File metadata and controls

157 lines (114 loc) · 6.53 KB

tap-mssql

tap-mssql is a Singer tap for MSSQL / SQL Server.

Built with the Meltano Tap SDK for Singer Taps.

Capabilities

  • catalog
  • state
  • discover
  • about
  • stream-maps
  • schema-flattening
  • batch

Supported Python Versions and SQL Server Versions

This tap is tested with Python 3.9 to 3.13. The tap is tested with SQL Server 2022, but should support all versions compatible with pyodbc assuming you have the correct ODBC driver installed. More information on setting up drivers is available in the pyodbc documentation.

Settings

Setting Required Default Description
host False None Host for SQL Server Instance.
database False None Database to connect to.
port False 1433 The port of the SQL Server Instance.
username False None Username used to authenticate.
password False None Password used to authenticate.
sqlalchemy_url_query_options False None List of SQLAlchemy URL Query options to provide. Example: driver, TrustServerCertificate, etc.
sqlalchemy_url_query False None SQLAlchemy URL. Setting this will take precedence over other connection settings.
default_replication_method False FULL_TABLE Replication method to use if there is not a catalog entry to override this choice. One of FULL_TABLE, INCREMENTAL, or LOG_BASED.
stream_maps False None Config object for stream maps capability. For more information check out Stream Maps.
stream_map_config False None User-defined config values to be used within map expressions.
faker_config False None Config for the Faker instance variable fake used within map expressions. Only applicable if the plugin specifies faker as an addtional dependency (through the singer-sdk faker extra or directly).
faker_config.seed False None Value to seed the Faker generator for deterministic output: https://faker.readthedocs.io/en/master/#seeding-the-generator
faker_config.locale False None One or more LCID locale strings to produce localized output for: https://faker.readthedocs.io/en/master/#localization
flattening_enabled False None 'True' to enable schema flattening and automatically expand nested properties.
flattening_max_depth False None The max depth to flatten schemas.
batch_config False None
batch_config.encoding False None Specifies the format and compression of the batch files.
batch_config.encoding.format False None Format to use for batch files.
batch_config.encoding.compression False None Compression format to use for batch files.
batch_config.storage False None Defines the storage layer to use when writing batch files
batch_config.storage.root False None Root path to use when writing batch files.
batch_config.storage.prefix False None Prefix to use when writing batch files.

A full list of supported settings and capabilities is available by running: tap-mssql --about

Configure using environment variables

This Singer tap will automatically import any environment variables within the working directory's .env if the --config=ENV is provided, such that config values will be considered if a matching environment variable is set either in the terminal context or in the .env file.

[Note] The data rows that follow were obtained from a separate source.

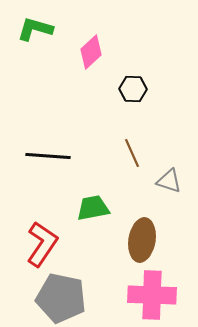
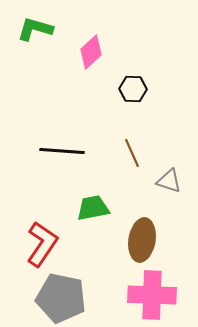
black line: moved 14 px right, 5 px up
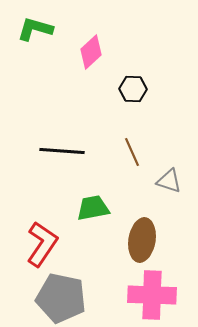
brown line: moved 1 px up
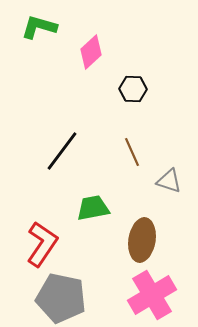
green L-shape: moved 4 px right, 2 px up
black line: rotated 57 degrees counterclockwise
pink cross: rotated 33 degrees counterclockwise
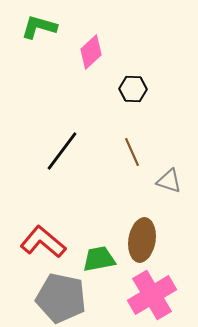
green trapezoid: moved 6 px right, 51 px down
red L-shape: moved 1 px right, 2 px up; rotated 84 degrees counterclockwise
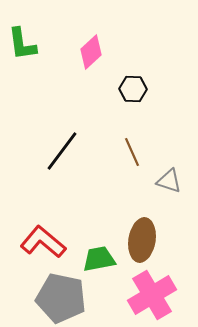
green L-shape: moved 17 px left, 17 px down; rotated 114 degrees counterclockwise
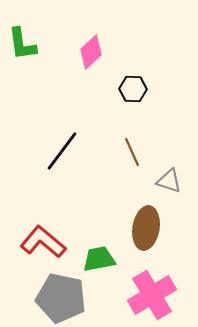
brown ellipse: moved 4 px right, 12 px up
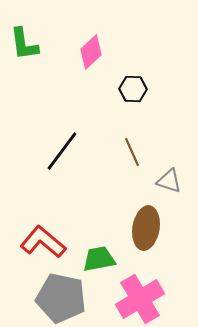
green L-shape: moved 2 px right
pink cross: moved 12 px left, 4 px down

Source Authentication and Authorization

This tap utilizes pyodbc as the SQL Server driver. You must have a compatible version of the Microsoft ODBC Driver installed on the host machine. Installation instructions are available on Microsoft.

For SQL Alchemy to connect to the database, the driver has to be specified in the connection string.

There are two ways to accomplish this.

First, by providing it in the sqlalchemy_url_query_options as key/value pairs:

sqlalchemy_url_query_options:
  - key: driver
    value: ODBC Driver 18 for SQL Server

Or by providing it as part of the sqlalchemy_url_query configuration property.

mssql+pyodbc://sa:***@localhost:54198/databasename?driver=ODBC+Driver+18+for+SQL+Server

Usage

You can easily run tap-mssql by itself or in a pipeline using Meltano.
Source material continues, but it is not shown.